Object detection is the task of detecting instances of objects of a certain class within an image. Microsoft's Common Objects in Context (COCO) is a dataset from 2014 that is used to benchmark object recognition. The data places the question of object recognition in the context of the broader question of scene understanding. It contains images of complex everyday scenes containing common objects in their natural context. COCO includes a total of 2.5 million labeled instances in 328k images.
As of writing this question, the state-of-the-art model for is Cascade Eff-B7 NAS-FPN (Ghiasi et al., 2020), which achieves a box average precision (box AP) of 57.3.
An excellent reference for tracking state-of-the-art models is PapersWithCode, which tracks performance data of ML models.
What will the state-of-the-art object detection performance on COCO be, on 2023-02-14 in box average precision (box AP) amongst all models?

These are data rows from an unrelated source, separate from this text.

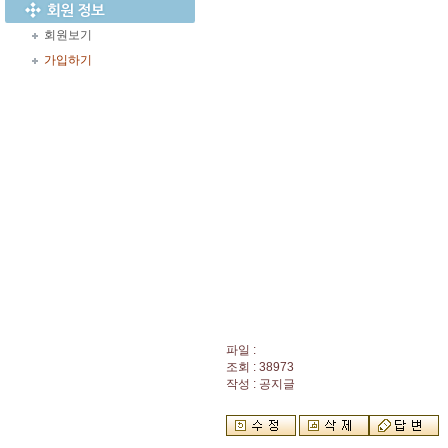
회원보기
가입하기
파일 :
조회 : 38973
작성 : 공지글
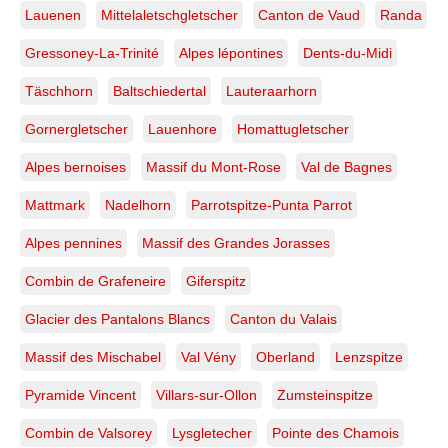
Lauenen
Mittelaletschgletscher
Canton de Vaud
Randa
Gressoney-La-Trinité
Alpes lépontines
Dents-du-Midi
Täschhorn
Baltschiedertal
Lauteraarhorn
Gornergletscher
Lauenhore
Homattugletscher
Alpes bernoises
Massif du Mont-Rose
Val de Bagnes
Mattmark
Nadelhorn
Parrotspitze-Punta Parrot
Alpes pennines
Massif des Grandes Jorasses
Combin de Grafeneire
Giferspitz
Glacier des Pantalons Blancs
Canton du Valais
Massif des Mischabel
Val Vény
Oberland
Lenzspitze
Pyramide Vincent
Villars-sur-Ollon
Zumsteinspitze
Combin de Valsorey
Lysgletecher
Pointe des Chamois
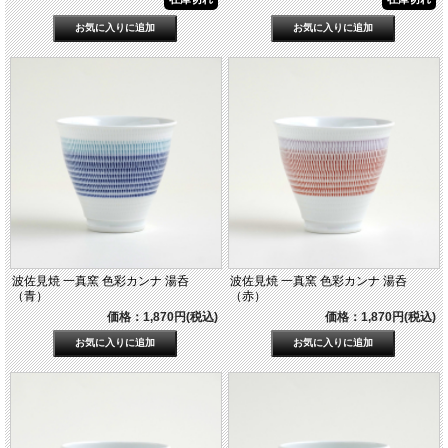
波佐見焼 一真窯 色彩カンナ 湯呑
波佐見焼 一真窯 色彩カンナ 湯呑
（青）
（赤）
価格：1,870円(税込)
価格：1,870円(税込)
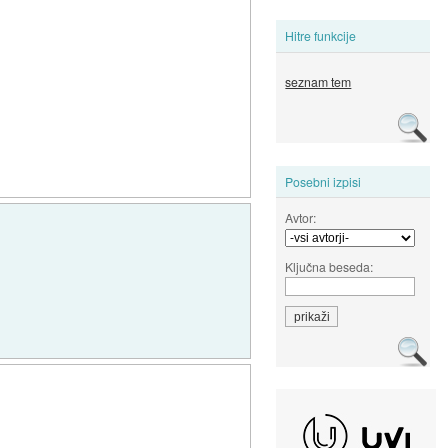
Hitre funkcije
seznam tem
Posebni izpisi
Avtor:
Ključna beseda:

This question resolves as the highest level of performance in box AP achieved on COCO test-dev (COCO's test set) up until 2023-02-14 11:59 GMT. Models trained on additional dataset do qualify. Moreover,, models using Test Time Augmentations may also qualify.
Performance figures may be taken from e-prints, conference papers, peer-reviewed articles, and blog articles by reputable AI labs (including the associated code repositories). Published performance figures must be available before 2023-02-14, 11:59PM GMT to qualify.
In case the relevant performance figure is given as a confidence interval, the median value will be used to resolve the question.